- _What to do_: Please say how many lines in the entries below hold the string "left", with no other words.
──────────
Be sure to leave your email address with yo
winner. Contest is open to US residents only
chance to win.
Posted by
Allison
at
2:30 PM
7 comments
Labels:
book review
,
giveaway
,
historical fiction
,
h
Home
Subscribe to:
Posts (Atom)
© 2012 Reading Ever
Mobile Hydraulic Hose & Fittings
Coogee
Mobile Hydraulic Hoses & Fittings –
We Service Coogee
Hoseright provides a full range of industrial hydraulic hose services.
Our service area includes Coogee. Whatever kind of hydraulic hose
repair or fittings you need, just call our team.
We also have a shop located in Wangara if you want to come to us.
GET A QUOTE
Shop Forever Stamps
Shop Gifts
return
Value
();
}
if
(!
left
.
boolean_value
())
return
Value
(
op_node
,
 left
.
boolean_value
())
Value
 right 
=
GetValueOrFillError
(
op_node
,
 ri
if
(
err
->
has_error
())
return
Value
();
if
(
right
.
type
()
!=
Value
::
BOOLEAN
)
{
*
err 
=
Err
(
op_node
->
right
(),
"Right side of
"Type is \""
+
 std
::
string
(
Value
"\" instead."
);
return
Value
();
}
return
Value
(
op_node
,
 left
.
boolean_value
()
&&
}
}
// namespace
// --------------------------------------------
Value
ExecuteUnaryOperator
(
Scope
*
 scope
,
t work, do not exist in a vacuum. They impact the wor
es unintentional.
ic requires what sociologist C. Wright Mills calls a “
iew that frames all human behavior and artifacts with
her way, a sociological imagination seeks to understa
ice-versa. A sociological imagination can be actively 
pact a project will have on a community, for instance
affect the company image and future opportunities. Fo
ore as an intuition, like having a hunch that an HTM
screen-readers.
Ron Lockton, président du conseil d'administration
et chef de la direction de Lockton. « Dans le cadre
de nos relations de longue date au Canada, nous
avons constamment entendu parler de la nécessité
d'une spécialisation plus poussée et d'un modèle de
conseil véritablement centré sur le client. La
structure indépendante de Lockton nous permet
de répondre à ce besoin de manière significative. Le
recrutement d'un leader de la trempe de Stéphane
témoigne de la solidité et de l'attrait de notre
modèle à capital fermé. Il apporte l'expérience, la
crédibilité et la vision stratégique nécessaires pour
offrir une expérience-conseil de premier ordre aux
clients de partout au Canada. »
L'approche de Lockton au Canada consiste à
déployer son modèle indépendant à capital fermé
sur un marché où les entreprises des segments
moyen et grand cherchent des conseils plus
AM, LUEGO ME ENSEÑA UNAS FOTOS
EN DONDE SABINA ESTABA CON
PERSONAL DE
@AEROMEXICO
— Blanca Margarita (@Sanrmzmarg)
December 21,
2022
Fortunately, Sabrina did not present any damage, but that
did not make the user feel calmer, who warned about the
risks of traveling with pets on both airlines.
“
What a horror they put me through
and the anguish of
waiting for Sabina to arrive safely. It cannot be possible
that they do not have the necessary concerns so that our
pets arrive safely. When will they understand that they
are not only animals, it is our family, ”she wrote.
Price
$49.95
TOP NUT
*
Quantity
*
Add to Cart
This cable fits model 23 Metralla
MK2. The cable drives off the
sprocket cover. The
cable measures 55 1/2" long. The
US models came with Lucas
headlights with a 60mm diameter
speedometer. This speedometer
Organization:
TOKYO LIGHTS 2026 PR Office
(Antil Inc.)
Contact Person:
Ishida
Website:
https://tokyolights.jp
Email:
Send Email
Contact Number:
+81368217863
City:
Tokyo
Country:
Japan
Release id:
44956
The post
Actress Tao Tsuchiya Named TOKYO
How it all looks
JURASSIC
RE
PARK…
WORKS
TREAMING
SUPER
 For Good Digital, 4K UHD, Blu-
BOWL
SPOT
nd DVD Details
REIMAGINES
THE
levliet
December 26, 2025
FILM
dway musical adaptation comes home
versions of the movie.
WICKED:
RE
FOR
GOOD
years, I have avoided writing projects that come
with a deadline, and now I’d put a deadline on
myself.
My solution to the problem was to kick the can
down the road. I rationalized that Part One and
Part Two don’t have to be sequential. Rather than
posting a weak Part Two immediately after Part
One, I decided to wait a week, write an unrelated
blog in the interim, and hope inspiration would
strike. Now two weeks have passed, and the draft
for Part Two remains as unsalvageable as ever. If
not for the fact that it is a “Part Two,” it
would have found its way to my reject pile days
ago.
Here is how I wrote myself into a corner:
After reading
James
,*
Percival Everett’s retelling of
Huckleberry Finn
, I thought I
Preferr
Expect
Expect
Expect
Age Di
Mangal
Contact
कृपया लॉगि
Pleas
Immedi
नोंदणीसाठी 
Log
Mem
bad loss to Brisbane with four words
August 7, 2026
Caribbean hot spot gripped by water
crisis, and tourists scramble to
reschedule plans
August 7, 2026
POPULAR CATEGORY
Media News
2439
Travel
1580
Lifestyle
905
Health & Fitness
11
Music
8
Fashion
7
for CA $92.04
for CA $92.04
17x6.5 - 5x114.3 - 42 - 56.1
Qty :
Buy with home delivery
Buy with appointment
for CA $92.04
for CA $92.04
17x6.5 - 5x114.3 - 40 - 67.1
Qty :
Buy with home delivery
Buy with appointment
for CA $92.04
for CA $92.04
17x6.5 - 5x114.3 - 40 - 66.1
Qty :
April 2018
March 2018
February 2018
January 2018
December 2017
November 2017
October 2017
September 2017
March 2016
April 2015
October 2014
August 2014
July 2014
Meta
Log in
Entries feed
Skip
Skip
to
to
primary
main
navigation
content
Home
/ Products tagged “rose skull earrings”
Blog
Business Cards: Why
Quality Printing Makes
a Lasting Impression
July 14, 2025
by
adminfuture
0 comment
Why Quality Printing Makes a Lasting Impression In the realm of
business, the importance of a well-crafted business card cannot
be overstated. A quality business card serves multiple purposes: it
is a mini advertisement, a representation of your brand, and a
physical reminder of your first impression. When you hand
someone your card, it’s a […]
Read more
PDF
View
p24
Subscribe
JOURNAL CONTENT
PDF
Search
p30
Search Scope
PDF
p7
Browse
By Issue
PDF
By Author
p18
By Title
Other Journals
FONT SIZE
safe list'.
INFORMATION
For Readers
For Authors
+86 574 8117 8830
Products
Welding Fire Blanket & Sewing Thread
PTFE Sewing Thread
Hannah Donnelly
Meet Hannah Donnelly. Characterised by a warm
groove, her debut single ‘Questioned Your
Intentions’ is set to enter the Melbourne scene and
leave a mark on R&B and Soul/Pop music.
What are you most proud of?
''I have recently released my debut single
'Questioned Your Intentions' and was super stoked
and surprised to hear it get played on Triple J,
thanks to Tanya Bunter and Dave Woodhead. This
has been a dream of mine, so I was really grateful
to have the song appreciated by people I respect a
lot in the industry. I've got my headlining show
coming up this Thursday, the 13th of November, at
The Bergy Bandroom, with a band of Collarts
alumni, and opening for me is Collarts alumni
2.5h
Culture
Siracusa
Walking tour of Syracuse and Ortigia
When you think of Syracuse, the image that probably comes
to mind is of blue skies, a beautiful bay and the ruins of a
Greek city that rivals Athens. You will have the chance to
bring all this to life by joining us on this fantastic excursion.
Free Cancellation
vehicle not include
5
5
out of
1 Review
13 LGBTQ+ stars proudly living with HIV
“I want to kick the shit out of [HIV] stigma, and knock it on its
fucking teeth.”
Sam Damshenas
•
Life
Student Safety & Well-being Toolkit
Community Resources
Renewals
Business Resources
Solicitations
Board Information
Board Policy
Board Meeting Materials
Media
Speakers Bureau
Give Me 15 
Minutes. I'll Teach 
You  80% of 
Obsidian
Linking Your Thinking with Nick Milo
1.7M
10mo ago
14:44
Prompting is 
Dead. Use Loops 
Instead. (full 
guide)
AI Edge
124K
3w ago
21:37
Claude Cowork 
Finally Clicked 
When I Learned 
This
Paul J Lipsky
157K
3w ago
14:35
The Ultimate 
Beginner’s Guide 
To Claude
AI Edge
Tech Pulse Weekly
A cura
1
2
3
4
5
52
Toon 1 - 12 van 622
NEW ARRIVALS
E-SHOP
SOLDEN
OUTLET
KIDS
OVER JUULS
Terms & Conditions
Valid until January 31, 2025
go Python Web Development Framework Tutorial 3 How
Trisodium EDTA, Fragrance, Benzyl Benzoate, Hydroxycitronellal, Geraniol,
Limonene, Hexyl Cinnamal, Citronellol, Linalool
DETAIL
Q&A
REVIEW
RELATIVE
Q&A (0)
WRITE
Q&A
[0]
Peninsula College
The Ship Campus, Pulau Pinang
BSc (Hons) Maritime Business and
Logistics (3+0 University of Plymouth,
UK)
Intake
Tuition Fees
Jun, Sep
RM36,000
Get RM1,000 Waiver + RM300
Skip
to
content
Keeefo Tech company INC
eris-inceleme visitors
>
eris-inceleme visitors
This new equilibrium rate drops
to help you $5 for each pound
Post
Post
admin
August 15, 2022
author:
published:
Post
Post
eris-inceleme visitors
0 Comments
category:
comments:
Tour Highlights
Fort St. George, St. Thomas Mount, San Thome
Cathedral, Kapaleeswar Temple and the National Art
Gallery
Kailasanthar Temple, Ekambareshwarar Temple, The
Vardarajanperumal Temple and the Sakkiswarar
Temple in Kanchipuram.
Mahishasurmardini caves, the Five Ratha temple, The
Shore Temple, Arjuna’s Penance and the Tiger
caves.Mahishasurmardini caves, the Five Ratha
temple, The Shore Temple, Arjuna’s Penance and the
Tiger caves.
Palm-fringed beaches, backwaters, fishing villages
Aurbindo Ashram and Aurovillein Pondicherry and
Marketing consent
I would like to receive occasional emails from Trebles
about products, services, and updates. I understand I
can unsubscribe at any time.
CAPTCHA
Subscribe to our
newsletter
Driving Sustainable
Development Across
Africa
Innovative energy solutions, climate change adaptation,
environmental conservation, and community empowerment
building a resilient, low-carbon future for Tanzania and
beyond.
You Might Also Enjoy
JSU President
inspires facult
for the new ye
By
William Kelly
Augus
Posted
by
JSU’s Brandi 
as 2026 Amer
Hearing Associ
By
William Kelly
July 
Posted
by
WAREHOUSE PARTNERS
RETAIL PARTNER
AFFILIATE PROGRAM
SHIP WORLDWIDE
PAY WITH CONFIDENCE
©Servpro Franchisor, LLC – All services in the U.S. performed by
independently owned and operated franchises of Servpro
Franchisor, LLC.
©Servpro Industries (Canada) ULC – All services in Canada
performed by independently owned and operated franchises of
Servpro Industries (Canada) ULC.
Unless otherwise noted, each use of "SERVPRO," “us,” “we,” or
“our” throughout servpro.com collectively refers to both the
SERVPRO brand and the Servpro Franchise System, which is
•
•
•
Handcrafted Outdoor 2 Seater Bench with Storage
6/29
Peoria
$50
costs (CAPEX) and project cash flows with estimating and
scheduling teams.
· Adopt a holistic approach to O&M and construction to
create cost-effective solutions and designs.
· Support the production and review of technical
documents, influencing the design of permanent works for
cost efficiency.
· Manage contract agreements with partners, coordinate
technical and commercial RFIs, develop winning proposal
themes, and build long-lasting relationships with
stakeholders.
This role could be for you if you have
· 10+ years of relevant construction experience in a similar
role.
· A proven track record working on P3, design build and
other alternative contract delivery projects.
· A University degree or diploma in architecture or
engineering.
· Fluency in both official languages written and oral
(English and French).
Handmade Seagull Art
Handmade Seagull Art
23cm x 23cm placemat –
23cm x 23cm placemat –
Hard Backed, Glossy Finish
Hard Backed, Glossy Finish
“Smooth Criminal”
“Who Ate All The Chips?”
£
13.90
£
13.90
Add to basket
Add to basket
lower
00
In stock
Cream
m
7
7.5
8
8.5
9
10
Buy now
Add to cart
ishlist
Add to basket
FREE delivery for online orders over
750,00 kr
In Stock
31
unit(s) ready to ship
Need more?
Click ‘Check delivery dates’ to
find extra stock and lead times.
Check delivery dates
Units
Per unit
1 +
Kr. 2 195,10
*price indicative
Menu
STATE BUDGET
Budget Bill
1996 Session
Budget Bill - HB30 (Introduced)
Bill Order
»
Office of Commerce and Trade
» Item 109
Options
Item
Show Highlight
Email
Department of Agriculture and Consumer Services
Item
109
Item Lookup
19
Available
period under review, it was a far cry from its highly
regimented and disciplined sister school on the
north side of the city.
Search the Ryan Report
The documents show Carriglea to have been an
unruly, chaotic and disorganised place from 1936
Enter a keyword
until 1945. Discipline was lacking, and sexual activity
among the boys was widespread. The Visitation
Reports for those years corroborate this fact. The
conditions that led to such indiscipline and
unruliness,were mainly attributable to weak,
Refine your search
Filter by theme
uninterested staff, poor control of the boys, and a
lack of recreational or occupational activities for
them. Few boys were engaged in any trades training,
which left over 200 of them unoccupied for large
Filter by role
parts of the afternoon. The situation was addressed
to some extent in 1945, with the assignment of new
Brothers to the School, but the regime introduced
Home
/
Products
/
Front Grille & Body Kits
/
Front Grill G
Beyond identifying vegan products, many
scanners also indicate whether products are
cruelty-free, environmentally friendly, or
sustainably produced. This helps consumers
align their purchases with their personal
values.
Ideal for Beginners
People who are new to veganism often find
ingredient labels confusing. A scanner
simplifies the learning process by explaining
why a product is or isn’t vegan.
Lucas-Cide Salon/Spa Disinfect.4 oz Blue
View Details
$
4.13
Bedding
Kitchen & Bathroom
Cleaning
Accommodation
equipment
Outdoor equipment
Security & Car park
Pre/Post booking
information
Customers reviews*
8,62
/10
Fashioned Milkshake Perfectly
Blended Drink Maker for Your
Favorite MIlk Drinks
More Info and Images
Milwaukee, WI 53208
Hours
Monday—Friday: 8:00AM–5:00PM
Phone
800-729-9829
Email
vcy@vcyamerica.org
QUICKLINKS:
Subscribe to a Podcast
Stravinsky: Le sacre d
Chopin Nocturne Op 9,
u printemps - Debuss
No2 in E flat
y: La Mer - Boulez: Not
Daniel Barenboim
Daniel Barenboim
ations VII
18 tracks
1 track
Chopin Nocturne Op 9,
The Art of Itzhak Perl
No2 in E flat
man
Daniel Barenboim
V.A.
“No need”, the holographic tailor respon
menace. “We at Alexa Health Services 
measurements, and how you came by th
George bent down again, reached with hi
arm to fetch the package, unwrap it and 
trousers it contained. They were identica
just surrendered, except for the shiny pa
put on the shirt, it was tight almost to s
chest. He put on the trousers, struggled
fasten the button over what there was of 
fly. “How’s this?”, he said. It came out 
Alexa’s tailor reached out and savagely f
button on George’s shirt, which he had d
──────────
- _Result of the exercise_: 4